Ami Ayalon is a puzzle. With the facade of a man with determination and self-confidence, his conduct in politics displays a frenetic skipping around. His image of total integrity and the temperament of a "square" ostensibly do not accord with the guile and deviousness one would expect from a former chief of the Shin Bet security services.
His impressive military and defense record presumably requires intelligence and keen diagnostic ability, and yet there are the not very smart reactions he has displayed during his short period in public life.
Still, Ayalon is starting the second round in the race for the leadership of the Labor Party with a clear advantage over his rival, Ehud Barak: He has a policy, he has a path, he is calling on people to follow the Ayalon route.
It's not only that Barak's ideological path is blocked because his advisers recommended that he keep silent during the election campaign, but also mainly because nobody knows where Barak's path leads.
His self-imposed silence arouses suspicion that he is lost and searching for a path, like most of the politicians, or that his views on the burning political issues are so similar to those of the rival parties (Kadima and Likud) he prefers to conceal them from registered Labor voters.
The Labor electorate will be making a mistake if it allows Barak to continue with this approach: Labor voters must demand that he present his plan for running the country. They have a right to hear what he proposes to do about the firing of Qassam rockets; what his attitude is toward the Hamas-led Palestinian government; what his reaction is to the peace signals from Syria; whether he thinks (like opposition leader Benjamin Netanyahu) that the Iranian danger should top the government agenda; what his attitude is to attacks on the Supreme Court by several of the country's leaders; what his philosophy is in the socioeconomic sphere; whether he still believes in the proposals he made to Yasser Arafat at Camp David; and what lesson he learned from the conflagration in the Arab sector in October 2000.
The good of the country requires that the Labor Party separate itself from the Likud. The viewpoint of the right led Israel into the swamp in which it is now mired.
The sin originated with the illusion that little Israel had the ability to swallow up the territories captured during the Six-Day War. Experience proves that the country did not have the ability, when it came to defense and demographics, to fulfill this expectation, and there were also ethical, social and political problems that made it difficult.

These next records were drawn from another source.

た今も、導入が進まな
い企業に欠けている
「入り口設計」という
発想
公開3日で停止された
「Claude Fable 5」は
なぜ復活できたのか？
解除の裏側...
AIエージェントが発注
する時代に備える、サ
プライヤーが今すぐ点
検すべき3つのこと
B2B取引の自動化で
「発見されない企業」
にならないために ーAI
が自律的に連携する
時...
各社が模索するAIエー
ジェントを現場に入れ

Labor was a central partner to this viewpoint, which has embittered the lives of Israelis for 40 years. The history of the Labor movement indicates it was destined to fulfill an opposite role: to demonstrate a realistic approach, and not to be caught up in futile visions, to prefer compromise to principle.

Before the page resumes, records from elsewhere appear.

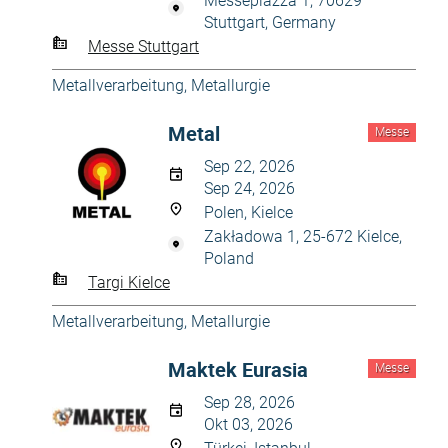
Messepiazza 1, 70629
Stuttgart, Germany
Messe Stuttgart
Metallverarbeitung, Metallurgie
Metal
Messe
Sep 22, 2026
Sep 24, 2026
Polen, Kielce
Zakładowa 1, 25-672 Kielce,
Poland
Targi Kielce
Metallverarbeitung, Metallurgie
Maktek Eurasia
Messe
Sep 28, 2026
Okt 03, 2026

But during the heady days after June 1967, the leaders of Labor were also carried away. After a generation, Labor must return to its sources and offer the Israeli public the dovish option, which is willing to examine, cautiously and responsibly, the chances of reaching an agreement with the Palestinians, instead of clashing with them incessantly.
Among the Zionist parties, only Meretz holds this view, and its minimal parliamentary strength attests to the importance attributed to this view by the public. Labor has the job of representing the Meretz philosophy and leveraging it by dint of its status, its legacy and its organizational ability.

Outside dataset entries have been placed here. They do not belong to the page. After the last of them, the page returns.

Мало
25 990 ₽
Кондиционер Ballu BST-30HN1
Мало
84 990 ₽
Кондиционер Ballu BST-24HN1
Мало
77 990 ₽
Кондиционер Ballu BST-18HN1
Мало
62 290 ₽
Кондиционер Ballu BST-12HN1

Kadima is not expected to play a genuine role in the coming elections, and therefore the mission facing the next leader of Labor will be to challenge Netanyahu and the Likud philosophy.
Ayalon seems to be capable of that: His views clearly differ from those of the Likud, and his lifestyle also reflects a type of purity and modesty that are foreign to the temperaments of Ehud Olmert and Netanyahu.
Barak is not graced with these qualities, neither in his personal conduct nor apparently in his worldview. Two days ago, on the morning of the primaries, Barak told the voters: You must decide who you want to have leading the country in wartime.
The Labor voters are permitted to expect those competing for their votes to say: You must decide who is capable of bringing peace.